🤖 AI Summary
High-dimensional canonical correlation analysis (CCA) often fails due to the curse of dimensionality, and existing sparse CCA methods struggle to simultaneously ensure computational efficiency and statistical rigor. To address this, we propose ECCAR—a fast, theoretically grounded sparse CCA algorithm. Our method recasts CCA as a high-dimensional low-rank regression problem, bypassing Fantope projection entirely; instead, it jointly optimizes sparse regularization and low-rank constraints within a projection-free, scalable framework. We establish that the resulting estimator achieves the minimax-optimal estimation error rate with high probability under mild conditions. Empirical evaluations demonstrate that ECCAR significantly outperforms state-of-the-art methods in runtime while consistently identifying robust, interpretable cross-domain associations—particularly in multi-omics integration and interpretable machine learning tasks. An open-source R package implementing ECCAR is publicly available.
📝 Abstract
In high-dimensional settings, Canonical Correlation Analysis (CCA) often fails, and existing sparse methods force an untenable choice between computational speed and statistical rigor.
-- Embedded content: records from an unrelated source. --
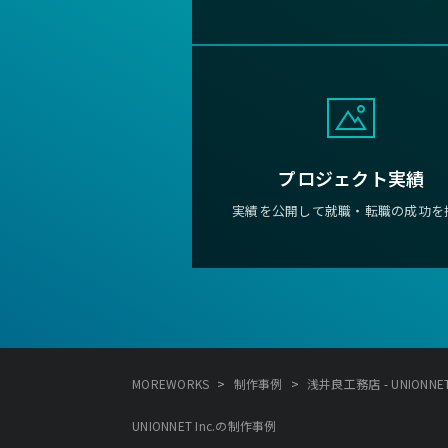
プロジェクト実績
実績を公開して就職・転職の成功を
>
>
MOREWORKS
制作事例
浅井良工務店 - UNIONNET 
UNIONNET Inc.の制作事例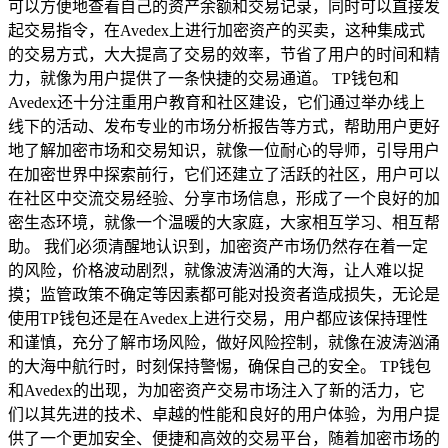
可以方便地查看自己的资产余额和交易记录，同时可以直接发
起交易指令，在Avedex上进行加密资产的买卖，这种集成式
的交易方式，大大提高了交易的效率，节省了用户的时间和精
力，就像为用户提供了一条快捷的交易通道。 TP钱包和
Avedex还十分注重用户教育和社区建设，它们通过举办线上
线下的活动、发布专业的市场分析报告等方式，帮助用户更好
地了解加密市场和交易知识，就像一位耐心的导师，引导用户
在加密世界中探索前行，它们还建立了活跃的社区，用户可以
在社区中交流交易经验、分享市场信息，形成了一个良好的加
密生态环境，就像一个温暖的大家庭，大家相互学习、相互帮
助。 我们必须清醒地认识到，加密资产市场仍然存在着一定
的风险，价格波动剧烈，就像波涛汹涌的大海，让人难以捉
摸；监管政策不确定等因素都可能对投资者造成损失，无论是
使用TP钱包还是在Avedex上进行交易，用户都应该保持理性
和谨慎，充分了解市场风险，做好风险控制，就像在波涛汹涌
的大海中航行时，时刻保持警惕，确保自己的安全。 TP钱包
和Avedex的出现，为加密资产交易市场注入了新的活力，它
们以其先进的技术、卓越的性能和良好的用户体验，为用户提
供了一个更加安全、便捷和高效的交易平台，随着加密市场的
This work introduces a fast and provably consistent sparse CCA algorithm (ECCAR) that resolves this trade-off. We formulate CCA as a high-dimensional reduced-rank regression problem, which allows us to derive consistent estimators with high-probability error bounds without relying on computationally expensive techniques like Fantope projections. The resulting algorithm is scalable, projection-free, and significantly faster than its competitors. We validate our method through extensive simulations and demonstrate its power to uncover reliable and interpretable associations in two complex biological datasets, as well as in an ML interpretability task. Our work makes sparse CCA a practical and trustworthy tool for large-scale multimodal data analysis. A companion R package has been made available.